The name lands in the middle of us and changes the shape of the room.
Lucian gets to his feet slowly, like this part was always inevitable. He steps aside and gives Elijah the smallest nod.
Elijah doesn’t say a word.
He just moves.
This time there’s no stopping him. No one tries. Not Christian, not Lucian, not me.
The first hit takes the dealer out of the chair.
After that it stops being a fight and starts being an ending.
I watch it.
Not because I want to.
Because I can’t look away.
There’s something in me that recoils from it, and something else in me, something darker and harder and sick with everything that’s happened to Lia, that feels grim satisfaction every time the man tries to move and can’t.
By the time Elijah is done, the dealer is dead.
The silence that follows it feels different to the one before.
Lucian steps back beside me, folding one hand loosely over the other as if we’ve just finished a meeting instead of watched a man beaten to death on a warehouse floor.
“Elijah is a man who needs to work through his body,” he says quietly. “That’s how he survives what’s in him.”
I keep my eyes on the body.
“And you,” he continues, “already struggle with control of your body, which means if you try to survive the same way, you’ll destroy yourself.”
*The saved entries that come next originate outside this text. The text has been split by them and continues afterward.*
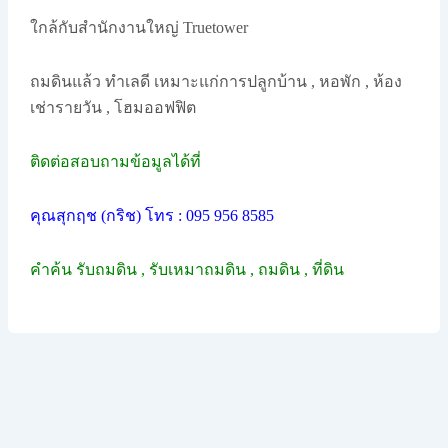
ใกล้กับสำนักงานใหญ่ Truetower
ถมดินแล้ว ทำเลดี เหมาะแก่การปลูกบ้าน , หอพัก , ห้อง
เช่ารายวัน , โฮมออฟฟิต
ติดต่อสอบถามข้อมูลได้ที่
คุณสุกฤช (กริช) โทร : 095 956 8585
คำค้น รับถมดิน , รับเหมาถมดิน , ถมดิน , ที่ดิน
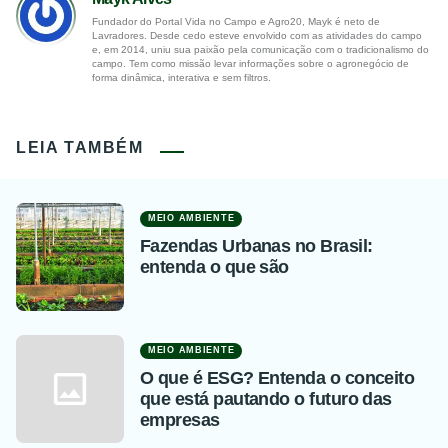
Fundador do Portal Vida no Campo e Agro20, Mayk é neto de
Lavradores. Desde cedo esteve envolvido com as atividades do campo
e, em 2014, uniu sua paixão pela comunicação com o tradicionalismo do
campo. Tem como missão levar informações sobre o agronegócio de
forma dinâmica, interativa e sem filtros.
LEIA TAMBÉM
MEIO AMBIENTE
Fazendas Urbanas no Brasil:
entenda o que são
MEIO AMBIENTE
O que é ESG? Entenda o conceito
que está pautando o futuro das
empresas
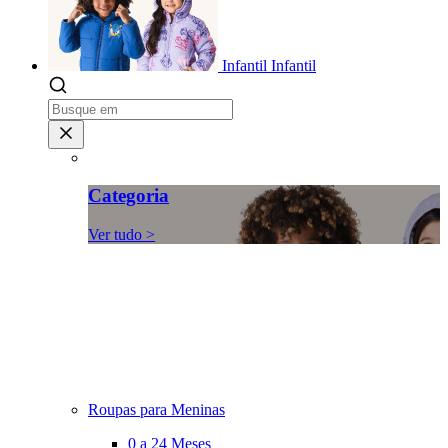
Infantil
Infantil
Categoria
Ver tudo >
Roupas para Meninas
0 a 24 Meses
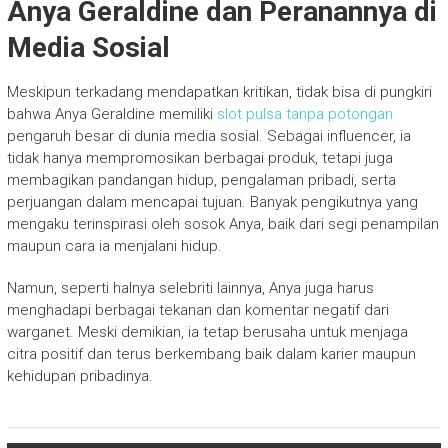
Anya Geraldine dan Peranannya di
Media Sosial
Meskipun terkadang mendapatkan kritikan, tidak bisa di pungkiri
bahwa Anya Geraldine memiliki
slot pulsa tanpa potongan
pengaruh besar di dunia media sosial. Sebagai influencer, ia
tidak hanya mempromosikan berbagai produk, tetapi juga
membagikan pandangan hidup, pengalaman pribadi, serta
perjuangan dalam mencapai tujuan. Banyak pengikutnya yang
mengaku terinspirasi oleh sosok Anya, baik dari segi penampilan
maupun cara ia menjalani hidup.
Namun, seperti halnya selebriti lainnya, Anya juga harus
menghadapi berbagai tekanan dan komentar negatif dari
warganet. Meski demikian, ia tetap berusaha untuk menjaga
citra positif dan terus berkembang baik dalam karier maupun
kehidupan pribadinya.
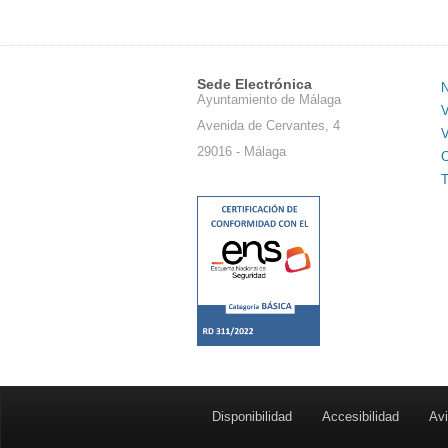
Sede Electrónica
N
Ayuntamiento de Málaga
V
Avenida de Cervantes, 4
V
29016 - Málaga
C
T
Disponibilidad
Accesibilidad
Avi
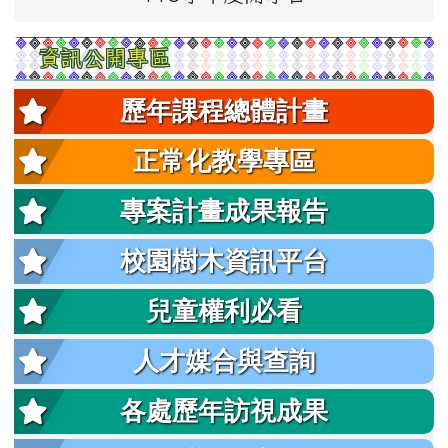
資訊公開專區
歷年課程總體計畫
正常化教學專區
專案計畫成果報告
校園樹木資訊平台
兒童權利必看
人才媒合與查詢
各處歷年訪視成果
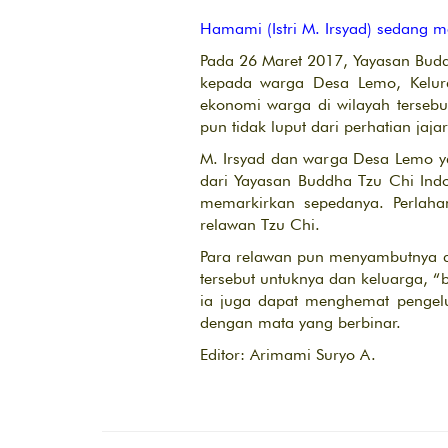
Hamami (Istri M. Irsyad) sedang 
Pada 26 Maret 2017, Yayasan Bud
kepada warga Desa Lemo, Kelura
ekonomi warga di wilayah terseb
pun tidak luput dari perhatian ja
M. Irsyad dan warga Desa Lemo ya
dari Yayasan Buddha Tzu Chi Indo
memarkirkan sepedanya. Perlaha
relawan Tzu Chi.
Para relawan pun menyambutnya d
tersebut untuknya dan keluarga, “b
ia juga dapat menghemat pengelu
dengan mata yang berbinar.
Editor: Arimami Suryo A.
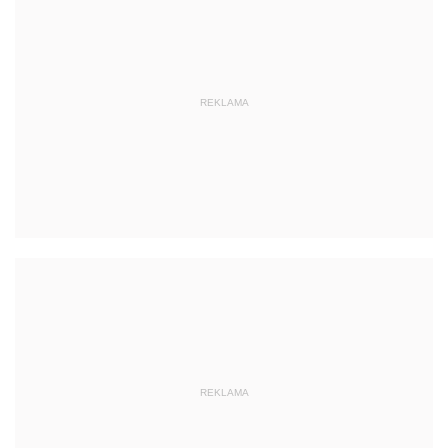
REKLAMA
REKLAMA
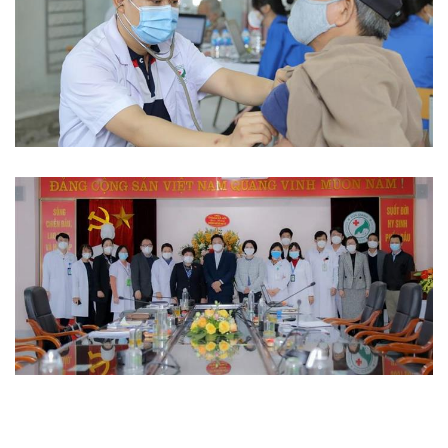
Từ thiện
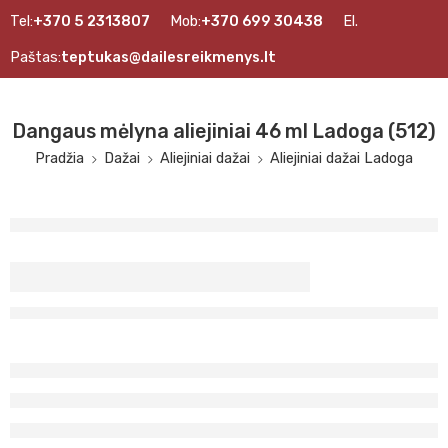
Tel:
+370 5 2313807
Mob:
+370 699 30438
El.
Paštas:
teptukas@dailesreikmenys.lt
Dangaus mėlyna aliejiniai 46 ml Ladoga (512)
Pradžia
Dažai
Aliejiniai dažai
Aliejiniai dažai Ladoga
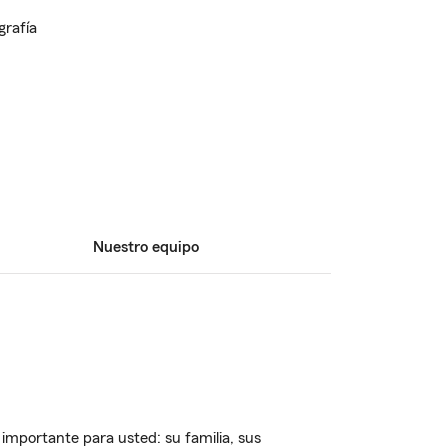
Nuestro equipo
importante para usted: su familia, sus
That lands too cleanly to argue with.
“If you are going to be with Lia,” he says, “then you are with Elijah by default, and in turn with the Bellandi family. That means you do not remain some soft thing on the edge of all this hoping it never touches you. It means you become an asset. It means you become someone who can protect what is yours.”
I finally look at him.
There’s no performance in him. No manipulation I can see. Just absolute certainty.
“I’ll show you how,” he says. “So you never have to feel that helpless again, and so when the time comes, you can stand equal to Elijah at his side instead of behind him. You will need to be a family. Not divided.”
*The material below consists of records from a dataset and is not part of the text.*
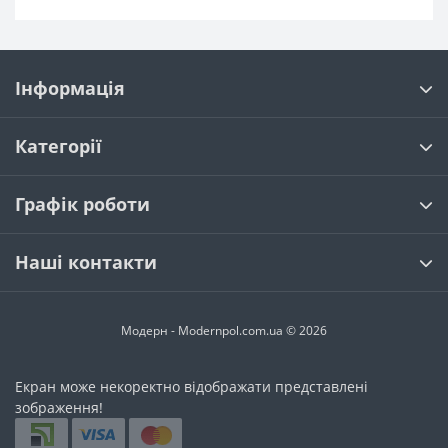
Kronotex Exquisit Plus
Kronotex Exquisit
Kronotex Mammut
Kronotex Amazone
Kronopol Sigma
Kronopol Marine
Classen Galaxy
Grandeco Charme
Інформація
Classen Mood Skyline WR
Tarkett Cruise
Kronopol Terra
Kronopol Zodiak
Kronopol Perfect HOUSE
Категорії
Classen Pool ML
Classen Pool WR
Classen Villa 4V
Classen Adventure 4V
Classen Charm 4V
Графік роботи
Classen Mood WR
Наші контакти
Модерн - Modernpol.com.ua © 2026
Екран може некоректно відображати представлені
зображення!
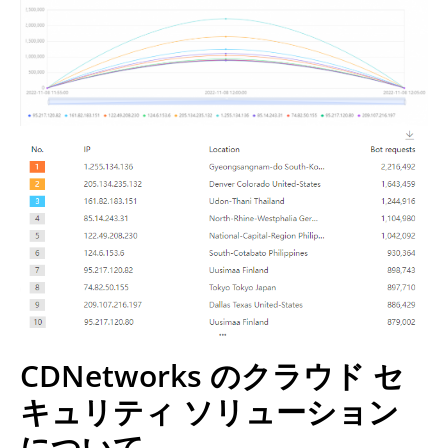
CDNetworks のクラウド セ
キュリティ ソリューション
について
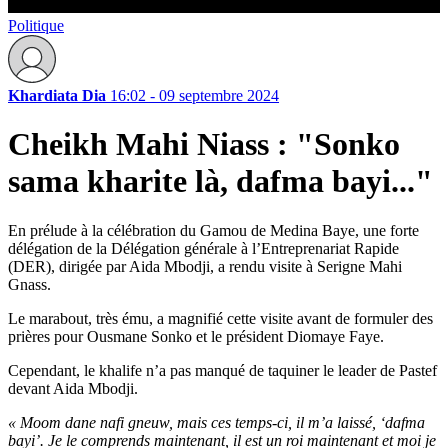
Politique
Khardiata Dia
16:02 - 09 septembre 2024
Cheikh Mahi Niass : "Sonko
sama kharite là, dafma bayi..."
En prélude à la célébration du Gamou de Medina Baye, une forte
délégation de la Délégation générale à l’Entreprenariat Rapide
(DER), dirigée par Aida Mbodji, a rendu visite à Serigne Mahi
Gnass.
Le marabout, très ému, a magnifié cette visite avant de formuler des
prières pour Ousmane Sonko et le président Diomaye Faye.
Cependant, le khalife n’a pas manqué de taquiner le leader de Pastef
devant Aida Mbodji.
« Moom dane nafi gneuw, mais ces temps-ci, il m’a laissé, ‘dafma
bayi’. Je le comprends maintenant, il est un roi maintenant et moi je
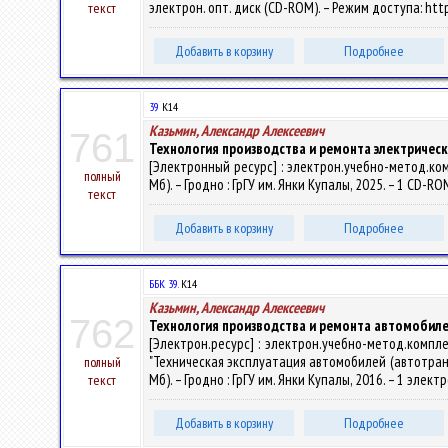
электрон. опт. диск (CD-ROM). – Режим доступа: http
текст
Добавить в корзину
Подробнее
39
К14
Казьмин, Александр Алексеевич
761
Технология производства и ремонта электричес
[Электронный ресурс] : электрон.учебно-метод.комп
полный
Мб). – Гродно : ГрГУ им. Янки Купалы, 2025. – 1 CD-R
текст
Добавить в корзину
Подробнее
ББК 39.
К14
Казьмин, Александр Алексеевич
762
Технология производства и ремонта автомобил
[Электрон.ресурс] : электрон.учебно-метод.компл
"Техническая эксплуатация автомобилей (автотранспор
полный
Мб). – Гродно : ГрГУ им. Янки Купалы, 2016. – 1 элек
текст
Добавить в корзину
Подробнее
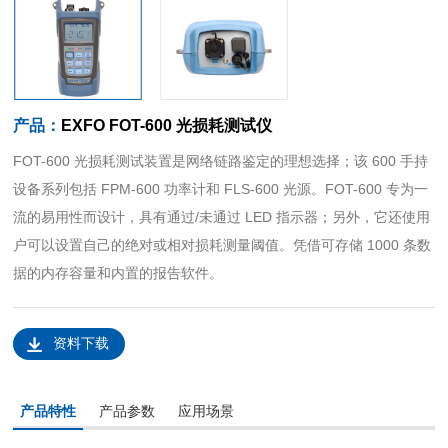
产品：
EXFO FOT-600 光损耗测试仪
FOT-600 光损耗测试装置是网络链路鉴定的理想选择；该 600 手持
设备系列包括 FPM-600 功率计和 FLS-600 光源。FOT-600 专为一
流的易用性而设计，具有通过/未通过 LED 指示器；另外，它还使用
户可以设置自己的绝对或相对损耗测量阈值。凭借可存储 1000 条数
据的内存容量和内置的报告软件。
资料下载
产品特性
产品参数
应用场景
The words sit there between us.
Heavy.
Real.
I know what yes means. I know the lines it closes. I know there is no clean version of my life on the other side of it.
Then Lia rises in my mind again, not soft or distant, but exactly as she was on that bed, drugged and cut and half-lost inside herself, and every other thought falls away.
“Is that what you want?” Lucian asks.
I don’t need time to think.
“Yes,” I say.
And this time it isn’t dragged out of me. It comes from somewhere solid.